KAUNITZ, Wenzel Anton (1711-1794), count of Rietberg, Austrian statesman, was born at Vienna, February 2, 1711. As the fifth and youngest son of an Austrian count, he was destined at first for the church, but on the death of his brothers he turned his attention to statesmanship. He was sent by Maria Theresa on embassies to Rome and Florence, and was engaged at Turin in strengthening the alliance between Austria, Sardinia, and Great Britain against the Bourbons. In the meantime he had acquired the countship of Rietberg by marriage. In 1744 he was sent as minister to the court of the duke of Lorraine, governor-general of the Austrian Netherlands. During the duke's absence, Kaunitz administered affairs ably; and, when the French besieged Brussels in 1746, he secured a free retreat for the Austrian troops to Antwerp. After a brief retirement on account of his health, Kaunitz reappeared on the political stage at the congress of Aix-la-Chapelle in 1748, where he laid the foundation of his reputation, and earned the rank of minister of state. During his stay as ambassador at Paris, from 1750 to 1752, he concluded a secret alliance between Austria and France, a diplomatic stroke which involved the complete reversal of the former hostile attitude of the two powers, and which was rewarded by his appointment as chancellor of state or prime minister.

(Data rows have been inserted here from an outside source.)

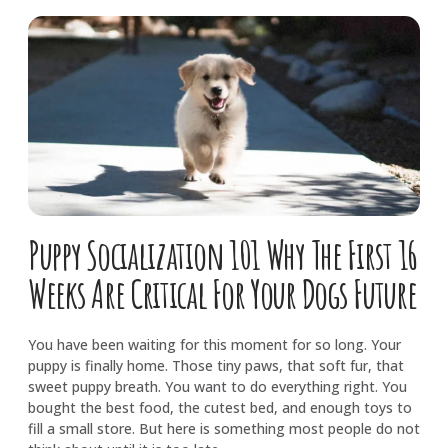
Puppy Socialization 101 Why The First 16
Weeks Are Critical For Your Dogs Future
You have been waiting for this moment for so long. Your
puppy is finally home. Those tiny paws, that soft fur, that
sweet puppy breath. You want to do everything right. You
bought the best food, the cutest bed, and enough toys to
fill a small store. But here is something most people do not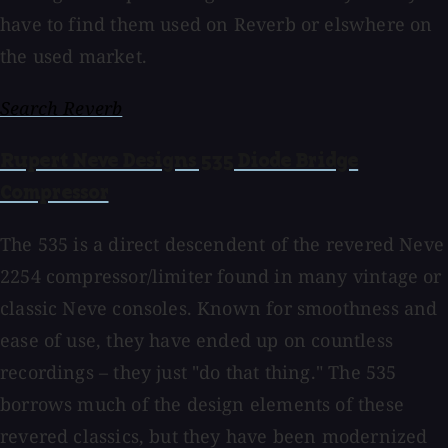
have to find them used on Reverb or elswhere on
the used market.
Search Reverb
Rupert Neve Designs 535 Diode Bridge
Compressor
The 535 is a direct descendent of the revered Neve
2254 compressor/limiter found in many vintage or
classic Neve consoles. Known for smoothness and
ease of use, they have ended up on countless
recordings – they just "do that thing." The 535
borrows much of the design elements of these
revered classics, but they have been modernized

In 1756 he was made chancellor of the Netherlands and of Italy. For nearly forty years he continued in this capacity to direct the affairs of Austria, steadily cultivating the French and Russian alliances, and jealously watching the rising power of Prussia, against which he formed the coalition of 1756. At the partition of Poland in 1772 he secured Galicia for Austria; and it was during his ministry also that Bukowina (1776) and the so-called “Inn quarter” came under the Austrian crown. He enjoyed the unbounded confidence of Maria Theresa, and was an active agent in furthering the reforms under her and her son Joseph II. He showed himself a liberal patron of education and art, as well as an accomplished statesman. Under Joseph II. and Leopold II. his influence waned, and he resigned all his offices at the accession of Francis II. in 1792. In 1764 he was created a prince of the empire. He died June 27, 1794.

See the life by Hormayr in the Oesterreichischer Plutarch, and Denkschriften des Fürsten Kaunitz, Vienna, 1872, by Beer.